Nesse modelo, o sujeito é:
- Individual;
- Universal (todos os sujeitos seriam estruturalmente iguais);
- Dono de si, separado do corpo e da sociedade.
Essa concepção influenciou fortemente o Iluminismo, a ciência moderna e os ideais de liberdade e cidadania. Mas será que esse sujeito autônomo representa todas as formas de existência?
A crise do sujeito moderno: Nietzsche, Freud e Marx
No final do século XIX, essa imagem sólida do sujeito começou a ruir. Três pensadores abalaram suas bases:
- Nietzsche mostrou que a razão não é neutra — está atravessada por vontades de poder e pulsões inconscientes. O “eu” seria, na verdade, uma ficção útil.
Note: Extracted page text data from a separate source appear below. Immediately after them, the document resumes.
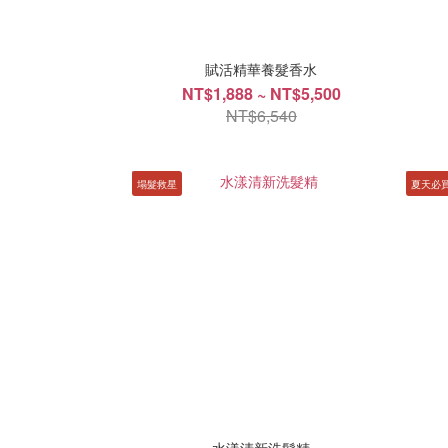
賦活精華養髮香水
NT$1,888 ~ NT$5,500
NT$6,540
塌髮救星
夏天必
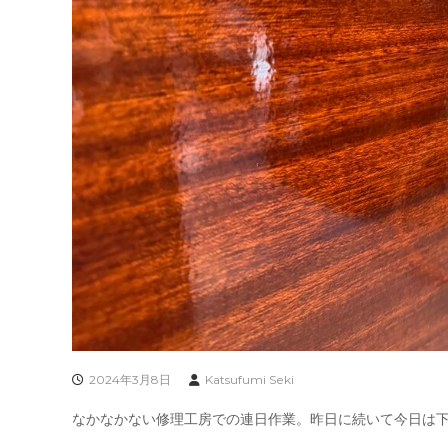
2024年3月8日
Katsufumi Seki
なかなかない修理工房での連日作業。昨日に続いて今日は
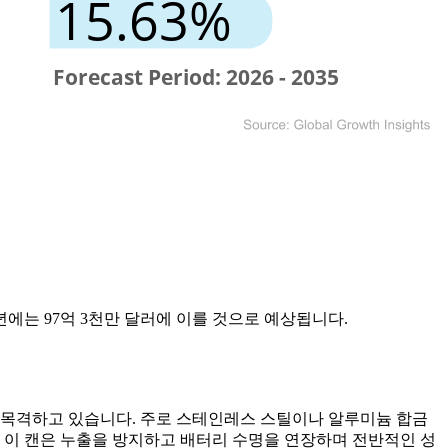
035년에는 97억 3천만 달러에 이를 것으로 예상됩니다.
을 목격하고 있습니다. 주로 스테인레스 스틸이나 알루미늄 합금
 이 캔은 누출을 방지하고 배터리 수명을 연장하며 전반적인 성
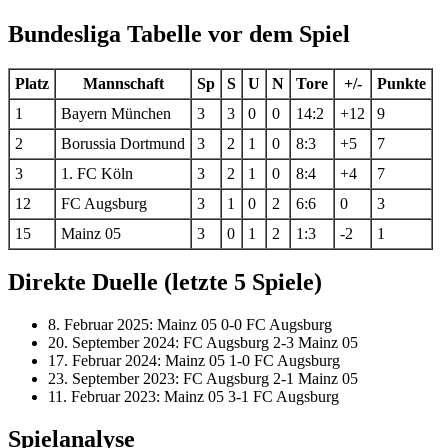
Bundesliga Tabelle vor dem Spiel
Platz
Mannschaft
Sp
S
U
N
Tore
+/-
Punkte
1
Bayern München
3
3
0
0
14:2
+12
9
2
Borussia Dortmund
3
2
1
0
8:3
+5
7
3
1. FC Köln
3
2
1
0
8:4
+4
7
12
FC Augsburg
3
1
0
2
6:6
0
3
15
Mainz 05
3
0
1
2
1:3
-2
1
Direkte Duelle (letzte 5 Spiele)
8. Februar 2025: Mainz 05 0-0 FC Augsburg
20. September 2024: FC Augsburg 2-3 Mainz 05
17. Februar 2024: Mainz 05 1-0 FC Augsburg
23. September 2023: FC Augsburg 2-1 Mainz 05
11. Februar 2023: Mainz 05 3-1 FC Augsburg
Spielanalyse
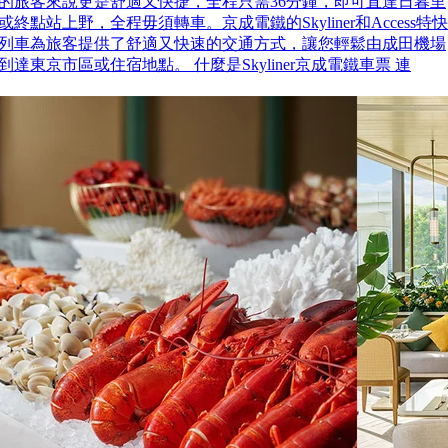
的旅客來說更是舒適又快捷，全程只需36分鐘，即可直達日暮里
或終點站上野，全程毋須轉車。京成電鐵的Skyliner和Access特快
列車為旅客提供了舒適又快速的交通方式，讓您輕鬆由成田機場
到達東京市區或住宿地點。 什麼是Skyliner京成電鐵車票 連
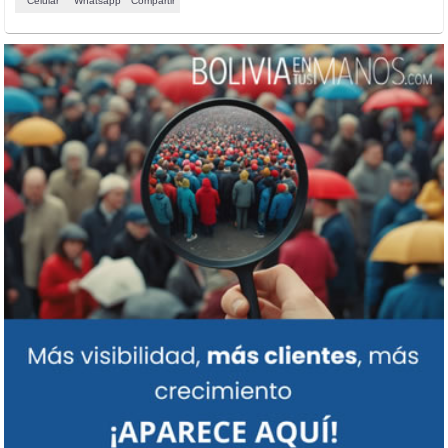
Celular
Whatsapp
Compartir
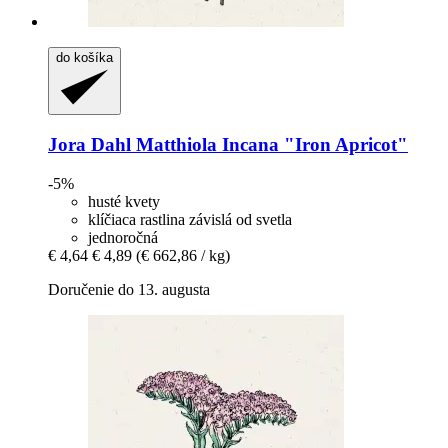
do košíka
Jora Dahl
Matthiola Incana "Iron Apricot"
-5%
husté kvety
klíčiaca rastlina závislá od svetla
jednoročná
€ 4,64
€ 4,89
(€ 662,86 / kg)
Doručenie do 13. augusta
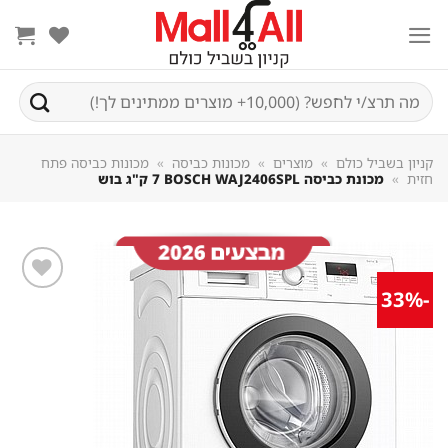
Sk
conte
חיפוש
עבור:
קניון בשביל כולם
»
מוצרים
»
מכונות כביסה
»
מכונות כביסה פתח
חזית
»
מכונת כביסה BOSCH WAJ2406SPL ‏7 ‏ק"ג בוש
-33%
שמור
מוצר
במועדפים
- Freud revelou que grande parte de nossos desejos, medos e comportamentos vêm do inconsciente. O sujeito não é senhor de si: é dividido, conflituoso.
- Marx apontou que a subjetividade é moldada pelas condições materiais, econômicas e pelas relações de classe. O modo como nos vemos no mundo está atravessado pela ideologia.
Aqui, começa a ideia de que a subjetividade não nasce pronta — ela é produzida.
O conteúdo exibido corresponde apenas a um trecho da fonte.